Failure to address structural problems drags down Korea’s potential growth rate

A report released by the Bank of Korea last week estimated the country’s potential growth rate for 2021-22 at two per cent, down 0.2 percentage point from its previous estimate made in August 2019. The rate for 2019-20 was estimated at 2.2 per cent, also a fall from the previous projection of 2.5-2.6 per cent.

The fall in South Korea’s potential growth rate has been accelerated in recent years not just by the economic fallout from the Covid-19 pandemic but by structural problems weighing on Asia’s fourth-largest economy. The potential growth rate refers to the maximum possible rate at which an economy can grow without triggering inflation.

The International Monetary Fund (IMF) remains more cautious on Korea’s economic fundamentals, estimating its potential growth rate for 2020-22 at 1.8 per cent.

Before the outbreak of the pandemic here early last year, there were warnings that a decline in labour productivity, a shrinking working-age population and other negative factors would continue to reduce the country’s growth potential down the road.

Local research institutes predict that unless such problems are addressed in an effective and urgent manner, Korea’s potential growth rate could fall below one per cent by 2030.

The downward trend in potential growth cannot and should not be downplayed, because the indicator points to the comprehensive health of an economy and serves as a barometer of a country’s future growth.

It is somewhat inevitable for mature economies to see their potential growth rates decelerating. But Korea, which is about to cross the threshold and become one of the world’s advanced economies, could still boost its economic growth.

Government officials expect Korea’s economy to gather steam amid a global economic recovery and record a growth rate of more than four per cent this year, following a one per cent contraction last year under the influence of the pandemic.

But without a serious overhaul of its economic fundamentals, the country will be stuck in a low-growth rut in the long run. Amid the sluggish growth, youth unemployment will worsen and tax revenues will decrease. With economic fundamentals weakening, interest rate hikes intended to redress financial imbalances could have a more negative impact on consumption and investment.

President Moon Jae-in’s administration has delayed or abandoned structural reforms needed to shore up the long-term strength of the economy. Rather, misplaced policies it has pursued since Moon took office in 2017 have undermined Korea’s growth potential.

The Moon administration’s income-led growth drive, which imposes heavier burdens on employers, has pushed many workers out of jobs.

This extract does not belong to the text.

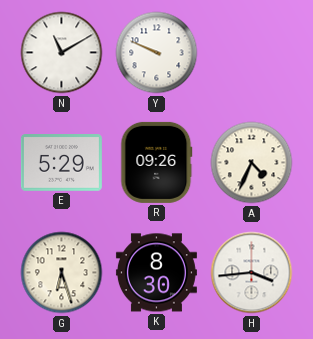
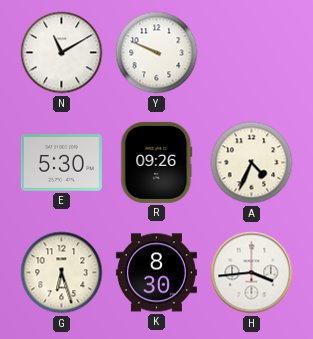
E: 5:29 -> 5:30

Its labour-friendly measures have made the job market more rigid and hampered efforts to improve the country’s labour productivity, which remains near the bottom among member states of the Organisation for Economic Cooperation and Development.

The Moon administration has also introduced more regulations, discouraging companies from increasing investment and hiring more workers.

It should be noted that the impact of the pandemic on a country’s potential growth rate differs depending on its government’s policy response.

The Moon administration should step up efforts to accelerate regulatory and labour reforms to help reinvigorate corporate activity, nurture new growth engines, and draw more women and young people into the workforce.

It may be too much to expect it to overhaul the economic framework before Moon leaves office in May. But at the very least, it is the administration’s obligation to do away with the restrictions it has added over the past few years.

What is worrying is that presidential contenders from both ruling and opposition parties show little interest in bolstering the country’s sagging growth potential. Most of them are preoccupied with putting forward populist spending plans. But whoever succeeds Moon will find it difficult to finance their welfare pledges without increasing tax revenues through continuous economic growth.

Korea’s economy has been struggling to move forward since its per capita gross national income touched the $30,000 level. It is no time to let the economy contract by neglecting efforts to bolster its growth potential.